I was playing Tomb Raider at the moment that I wrote this blog. I then deleted most of it accidently because I had to many windows open and I over wrote it with an earlier version after I had completed it. But at the time, on my other monitor I was staring at wolf footprints so large that they had to be from some extinct species of direwolf.
Also, I was playing Eve. When I'm am doing low maintenance moving I occupy myself with other games at the same time. It is similar to reading books. I am normally reading two. While running around in Tomb Raider (this is the reboot) I learned that I can Master skills by sitting at my camp and using the experience points I didn't realize that I am getting. I do things like learn how to use a pouch to carry more arrows or burn meat over a fire. Very useful things that poor Laura was too stupid to figure out before she sat down at the campfire.

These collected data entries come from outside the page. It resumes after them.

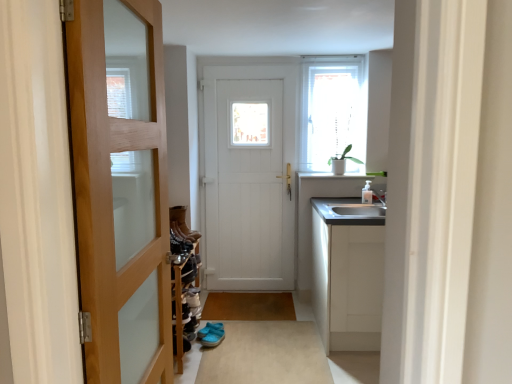 Measure the distance between brown matte mat at center, marked as the 1th plain in a back-to-front arrangement, and camera.

3.28 meters.

The image size is (512, 384). Describe the element at coordinates (249, 306) in the screenshot. I see `brown matte mat at center, marked as the 2th plain in a front-to-back arrangement` at that location.

Where is `wooden door at left, placed as the first door when sorted from front to back`? The image size is (512, 384). wooden door at left, placed as the first door when sorted from front to back is located at coordinates point(120,205).

The width and height of the screenshot is (512, 384). In order to click on brown matte mat at center, marked as the 1th plain in a back-to-front arrangement in this screenshot , I will do `click(249, 306)`.

Between blue fabric sandals at center and brown matte mat at center, marked as the 2th plain in a front-to-back arrangement, which one has less height?

brown matte mat at center, marked as the 2th plain in a front-to-back arrangement.

From the image's perspective, which one is positioned higher, blue fabric sandals at center or brown matte mat at center, the second plain ordered from the bottom?

From the image's view, brown matte mat at center, the second plain ordered from the bottom, is above.

Looking at this image, could brown matte mat at center, the 1th plain viewed from the top, be considered to be inside blue fabric sandals at center?

Definitely not — brown matte mat at center, the 1th plain viewed from the top, is not inside blue fabric sandals at center.

Is blue fabric sandals at center turned away from brown matte mat at center, the second plain ordered from the bottom?

Yes, blue fabric sandals at center is facing away from brown matte mat at center, the second plain ordered from the bottom.

Does point (172, 374) come in front of point (173, 207)?

That is True.

From the image's perspective, which is below, wooden door at left, placed as the first door when sorted from front to back, or leather boots at center?

leather boots at center appears lower in the image.

Is wooden door at left, placed as the first door when sorted from front to back, next to leather boots at center?

No, wooden door at left, placed as the first door when sorted from front to back, is not in contact with leather boots at center.

What are the coordinates of `door in front of the leather boots at center` in the screenshot? It's located at (120, 205).

Does leather boots at center turn towards blue fabric sandals at center?

No, leather boots at center is not facing towards blue fabric sandals at center.

Could blue fabric sandals at center be considered to be inside leather boots at center?

Definitely not — blue fabric sandals at center is not inside leather boots at center.

From the image's perspective, which is above, leather boots at center or blue fabric sandals at center?

leather boots at center, from the image's perspective.

Considering the relative sizes of leather boots at center and blue fabric sandals at center in the image provided, is leather boots at center smaller than blue fabric sandals at center?

Incorrect, leather boots at center is not smaller in size than blue fabric sandals at center.

From a real-world perspective, is white wooden door at center, the second door from the front, positioned above or below wooden door at left, placed as the first door when sorted from front to back?

In terms of real-world spatial position, white wooden door at center, the second door from the front, is below wooden door at left, placed as the first door when sorted from front to back.

Does white wooden door at center, which appears as the first door when viewed from the back, come behind wooden door at left, acting as the 2th door starting from the back?

Yes, white wooden door at center, which appears as the first door when viewed from the back, is further from the viewer.

Considering the positions of points (251, 225) and (148, 154), is point (251, 225) closer to camera compared to point (148, 154)?

No.

Does white wooden door at center, which appears as the first door when viewed from the back, appear on the right side of wooden door at left, placed as the first door when sorted from front to back?

Yes.

From the image's perspective, is satin white cabinet at right positioned above or below blue fabric sandals at center?

Based on their image positions, satin white cabinet at right is located above blue fabric sandals at center.

Does satin white cabinet at right appear on the left side of blue fabric sandals at center?

Incorrect, satin white cabinet at right is not on the left side of blue fabric sandals at center.

Find the location of a particular element. This screenshot has height=384, width=512. footwear lying below the satin white cabinet at right (from the image's perspective) is located at coordinates (212, 337).

Does leather boots at center have a greater height compared to brown matte mat at center, the 1th plain viewed from the top?

Yes.

Looking at this image, is leather boots at center oriented away from brown matte mat at center, marked as the 2th plain in a front-to-back arrangement?

No.

From the image's perspective, is leather boots at center positioned above or below brown matte mat at center, marked as the 1th plain in a back-to-front arrangement?

Clearly, from the image's perspective, leather boots at center is above brown matte mat at center, marked as the 1th plain in a back-to-front arrangement.

Between point (188, 230) and point (263, 298), which one is positioned behind?

The point (263, 298) is behind.

In the image, is brown matte mat at center, marked as the 1th plain in a back-to-front arrangement, on the left side or the right side of translucent glass window at upper right?

brown matte mat at center, marked as the 1th plain in a back-to-front arrangement, is to the left of translucent glass window at upper right.

How different are the orientations of brown matte mat at center, marked as the 2th plain in a front-to-back arrangement, and translucent glass window at upper right in degrees?

The facing directions of brown matte mat at center, marked as the 2th plain in a front-to-back arrangement, and translucent glass window at upper right are 0.474 degrees apart.

Looking at the image, does brown matte mat at center, marked as the 1th plain in a back-to-front arrangement, seem bigger or smaller compared to translucent glass window at upper right?

In the image, brown matte mat at center, marked as the 1th plain in a back-to-front arrangement, appears to be smaller than translucent glass window at upper right.

From the image's perspective, starting from the translucent glass window at upper right, which plain is the 1st one below? Please provide its 2D coordinates.

[(249, 306)]

This screenshot has height=384, width=512. I want to click on footwear on the left of brown matte mat at center, the second plain ordered from the bottom, so click(x=212, y=337).

Locate an element on the screen. This screenshot has width=512, height=384. door located in front of the leather boots at center is located at coordinates (120, 205).

Which object lies further to the anchor point brown matte mat at center, the second plain ordered from the bottom, satin white cabinet at right or white wooden door at center, which appears as the first door when viewed from the back?

white wooden door at center, which appears as the first door when viewed from the back, is further to brown matte mat at center, the second plain ordered from the bottom.

Which object lies further to the anchor point beige carpet at center, the 2th plain viewed from the top, translucent glass window at upper right or white wooden door at center, the second door from the front?

translucent glass window at upper right.

Looking at the image, which one is located closer to satin white cabinet at right, brown matte mat at center, the second plain ordered from the bottom, or white wooden door at center, the second door from the front?

brown matte mat at center, the second plain ordered from the bottom, is closer to satin white cabinet at right.

Looking at the image, which one is located further to brown matte mat at center, the 1th plain viewed from the top, wooden door at left, placed as the first door when sorted from front to back, or translucent glass window at upper right?

wooden door at left, placed as the first door when sorted from front to back, is further to brown matte mat at center, the 1th plain viewed from the top.

Estimate the real-world distances between objects in this image. Which object is closer to satin white cabinet at right, beige carpet at center, the 2th plain viewed from the top, or blue fabric sandals at center?

beige carpet at center, the 2th plain viewed from the top, is closer to satin white cabinet at right.

Based on their spatial positions, is beige carpet at center, placed as the 2th plain when sorted from back to front, or white wooden door at center, which appears as the first door when viewed from the back, further from blue fabric sandals at center?

white wooden door at center, which appears as the first door when viewed from the back, is further to blue fabric sandals at center.

From the image, which object appears to be farther from blue fabric sandals at center, leather boots at center or translucent glass window at upper right?

translucent glass window at upper right is positioned further to the anchor blue fabric sandals at center.

Based on their spatial positions, is blue fabric sandals at center or beige carpet at center, the first plain from the bottom, closer to leather boots at center?

blue fabric sandals at center.

Where is `shoe between wooden door at left, acting as the 2th door starting from the back, and brown matte mat at center, marked as the 1th plain in a back-to-front arrangement, in the front-back direction`? The height and width of the screenshot is (384, 512). shoe between wooden door at left, acting as the 2th door starting from the back, and brown matte mat at center, marked as the 1th plain in a back-to-front arrangement, in the front-back direction is located at coordinates (181, 224).

Identify the location of shoe between white wooden door at center, the second door from the front, and blue fabric sandals at center, in the vertical direction. (181, 224).

Find the location of a particular element. This screenshot has width=512, height=384. plain between wooden door at left, placed as the first door when sorted from front to back, and brown matte mat at center, marked as the 2th plain in a front-to-back arrangement, from front to back is located at coordinates (266, 354).

Find the location of a particular element. Image resolution: width=512 pixels, height=384 pixels. plain between white wooden door at center, the second door from the front, and blue fabric sandals at center vertically is located at coordinates (249, 306).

Eve does not have the gain experience thing but it does have skills that let us do simple things more better. My level 4 alt is about to make her debut. For something so simple I have turned it into a stress filled overly complex situation where I can't make things fit as I'm supposed to.
Buying skillbooks and rounding out what to me is the proper basic abilities of the account reminded me of how easy it is to miss some of the support and secondary skills.
Most games will give you a skill set or a skill path. You learn fire. Then you learn bigger fire. Then you learn multiple fire. Some games are more complex and you can decide to learn how to make your fire burn hotter.
Eve lets you play, learn to do things, and fly spaceships. It then has an entire layer of skills sitting out there that you find when you trip across them on the market because they are not prerequisite to fly, fit, or use things. I call them secondary skills. I may be incorrect in their usage. They are very, very useful and also very subtle. They are the non-flashy skills that give people that bit of umph. It is when you have five structure points left and know that is only because you topped out everything.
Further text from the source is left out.